MultiJoints are a sophisticated way of connecting objects. With these links it is not only possible to tie objects together, but they are fully customizable and controllable by the user. You can define forces or distances when the connections break, enable or disable connections, achieve plasticity and deformation effects and even mimic constraints like ropes or hinges. One of the most common applications for MultiJoints is to connect construction elements or pieces from prefractured objects to achieve a realistic dynamic behaviour, for example at impacts or with collapsing structures. MultiJoints can prevent the individual elements from separating completely, because it is possible to define forces which keep the pieces together. When a certain distance or force is reached, the connection can be released and from that moment the fragments move freely.

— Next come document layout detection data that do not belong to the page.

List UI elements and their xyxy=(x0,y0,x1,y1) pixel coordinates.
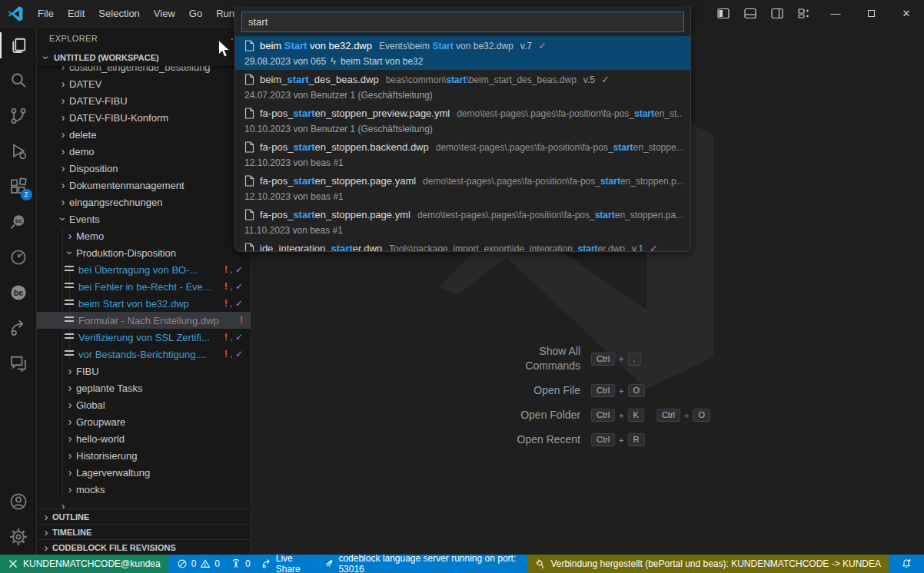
sidebar-section-codeblock-file-revisions[interactable]: › CODEBLOCK FILE REVISIONS xyxy=(37,539,251,555)
key-chord: Ctrl+. xyxy=(591,353,641,366)
be-search-icon[interactable]: be xyxy=(0,204,37,240)
quick-open-result[interactable]: fa-pos_starten_stoppen.page.yml demo\tes… xyxy=(235,205,690,239)
ports-status[interactable]: 0 xyxy=(225,555,256,573)
keycap: O xyxy=(628,384,646,397)
svg-text:be: be xyxy=(15,217,22,224)
tree-item[interactable]: › Global xyxy=(37,396,251,413)
tree-item[interactable]: › Disposition xyxy=(37,160,251,177)
tree-item[interactable]: Verifizierung von SSL Zertifi... ! , ✓ xyxy=(37,329,251,346)
tree-item[interactable]: › Groupware xyxy=(37,413,251,430)
problems-status[interactable]: 0 0 xyxy=(171,555,225,573)
quick-open-input[interactable] xyxy=(241,12,684,32)
result-detail: 10.10.2023 von Benutzer 1 (Geschäftsleit… xyxy=(244,121,683,136)
menu-selection[interactable]: Selection xyxy=(91,8,146,19)
vscode-logo-icon xyxy=(8,6,23,22)
source-control-icon[interactable] xyxy=(0,98,37,134)
account-icon[interactable] xyxy=(0,484,37,519)
sidebar-section-label: TIMELINE xyxy=(52,528,91,537)
keycap: R xyxy=(628,433,645,446)
menu-view[interactable]: View xyxy=(147,8,182,19)
quick-open-result[interactable]: fa-pos_starten_stoppen.backend.dwp demo\… xyxy=(235,137,690,171)
be-logo-icon[interactable]: be xyxy=(0,275,37,310)
comments-icon[interactable] xyxy=(0,346,37,381)
tree-item[interactable]: › Historisierung xyxy=(37,447,251,464)
tree-item[interactable]: › custom_eingehende_bestellung xyxy=(37,66,251,75)
customize-layout-icon[interactable] xyxy=(798,8,811,19)
tree-item[interactable]: › Dokumentenmanagement xyxy=(37,177,251,194)
toggle-panel-icon[interactable] xyxy=(744,8,757,19)
quick-open-result[interactable]: fa-pos_starten_stoppen_preview.page.yml … xyxy=(235,104,690,137)
sidebar-section-outline[interactable]: › OUTLINE xyxy=(37,508,251,524)
menu-edit[interactable]: Edit xyxy=(61,8,91,19)
quick-open-result[interactable]: beim Start von be32.dwp Events\beim Star… xyxy=(235,36,690,70)
history-icon[interactable] xyxy=(0,240,37,275)
tree-item[interactable]: › demo xyxy=(37,143,251,160)
explorer-icon[interactable] xyxy=(0,28,37,63)
extensions-badge: 2 xyxy=(21,189,32,200)
tree-item-label: Verifizierung von SSL Zertifi... xyxy=(78,332,210,343)
chevron-icon: › xyxy=(57,498,69,508)
tree-item[interactable]: › DATEV-FIBU xyxy=(37,92,251,109)
file-list-icon xyxy=(65,300,74,307)
tree-item[interactable]: › xyxy=(37,498,251,508)
tree-item[interactable]: › mocks xyxy=(37,481,251,498)
quick-open-result[interactable]: beim_start_des_beas.dwp beas\common\star… xyxy=(235,70,690,104)
tree-item[interactable]: › Produktion-Disposition xyxy=(37,244,251,261)
extensions-icon[interactable]: 2 xyxy=(0,169,37,204)
settings-gear-icon[interactable] xyxy=(0,519,37,555)
lightning-icon: ϟ xyxy=(331,55,336,67)
remote-indicator[interactable]: KUNDENMATCHCODE@kundea xyxy=(0,555,168,573)
problem-decorations: ! , ✓ xyxy=(224,264,251,275)
result-detail: 11.10.2023 von beas #1 xyxy=(244,223,683,237)
tree-item-label: Global xyxy=(76,399,105,411)
tree-item[interactable]: vor Bestands-Berichtigung.... ! , ✓ xyxy=(37,346,251,363)
sidebar-section-timeline[interactable]: › TIMELINE xyxy=(37,524,251,539)
close-button[interactable]: ✕ xyxy=(889,0,924,28)
run-debug-icon[interactable] xyxy=(0,134,37,169)
tree-item[interactable]: bei Übertragung von BO-... ! , ✓ xyxy=(37,261,251,278)
chevron-icon: › xyxy=(64,227,76,244)
live-share-small-icon xyxy=(261,558,272,569)
tree-item[interactable]: Formular - Nach Erstellung.dwp ! xyxy=(37,312,251,329)
menu-file[interactable]: File xyxy=(31,8,61,19)
chevron-icon: › xyxy=(57,75,69,92)
notifications-bell[interactable] xyxy=(889,555,924,573)
live-share-icon[interactable] xyxy=(0,310,37,346)
result-line1: fa-pos_starten_stoppen.backend.dwp demo\… xyxy=(244,139,683,155)
result-detail: 12.10.2023 von beas #1 xyxy=(244,189,683,204)
tree-item[interactable]: › DATEV xyxy=(37,75,251,92)
quick-open-result[interactable]: fa-pos_starten_stoppen.page.yaml demo\te… xyxy=(235,171,690,205)
tree-item[interactable]: › hello-world xyxy=(37,430,251,447)
minimize-button[interactable]: — xyxy=(818,0,853,28)
error-icon xyxy=(177,558,188,569)
toggle-sidebar-icon[interactable] xyxy=(717,8,730,19)
tree-item[interactable]: › FIBU xyxy=(37,363,251,379)
tree-item-label: Formular - Nach Erstellung.dwp xyxy=(78,315,219,326)
tree-item[interactable]: › Lagerverwaltung xyxy=(37,464,251,481)
tree-item[interactable]: › delete xyxy=(37,126,251,143)
tree-item[interactable]: beim Start von be32.dwp ! , ✓ xyxy=(37,295,251,312)
tree-item[interactable]: bei Fehler in be-Recht - Eve... ! , ✓ xyxy=(37,278,251,295)
connection-status[interactable]: Verbindung hergestellt (bePortal und bea… xyxy=(527,555,889,573)
tree-item[interactable]: › geplante Tasks xyxy=(37,379,251,396)
warning-count: 0 xyxy=(214,558,220,569)
language-server-status[interactable]: codeblock language server running on por… xyxy=(318,555,524,573)
quick-open-result[interactable]: ide_integration_starter.dwp Tools\packag… xyxy=(235,239,690,252)
chevron-icon: › xyxy=(57,109,69,126)
live-share-status[interactable]: Live Share xyxy=(256,555,319,573)
problem-decorations: ! , ✓ xyxy=(224,349,251,359)
result-line1: beim_start_des_beas.dwp beas\common\star… xyxy=(244,71,683,88)
maximize-button[interactable] xyxy=(853,0,889,28)
result-line1: ide_integration_starter.dwp Tools\packag… xyxy=(244,240,683,252)
search-icon[interactable] xyxy=(0,63,37,98)
toggle-secondary-sidebar-icon[interactable] xyxy=(771,8,784,19)
menu-go[interactable]: Go xyxy=(182,8,209,19)
tree-item[interactable]: › DATEV-FIBU-Konform xyxy=(37,109,251,126)
tree-item[interactable]: › Memo xyxy=(37,227,251,244)
tree-item-label: Disposition xyxy=(69,163,118,174)
tree-item[interactable]: › eingangsrechnungen xyxy=(37,194,251,210)
tree-item-label: Historisierung xyxy=(76,450,137,462)
error-count: 0 xyxy=(191,558,197,569)
connection-message: Verbindung hergestellt (bePortal und bea… xyxy=(550,558,881,569)
tree-item[interactable]: › Events xyxy=(37,210,251,227)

But, MultiJoints cannot be used with rigid bodies alone, it is no problem to connect soft bodies with rigid bodies, or just different soft bodies. With this feature it is possible to simulate plants or car crashes where a deformable car body is connected with rigid glass panels, for example. Another idea is to create soft structures inside breaking rigid bodies to simulate complex deformations, for example a wireframe. Furthermore, you can use more than one MultiJoint node per object and literally create different layers of connections. This opens a world of infinite possibilities and results.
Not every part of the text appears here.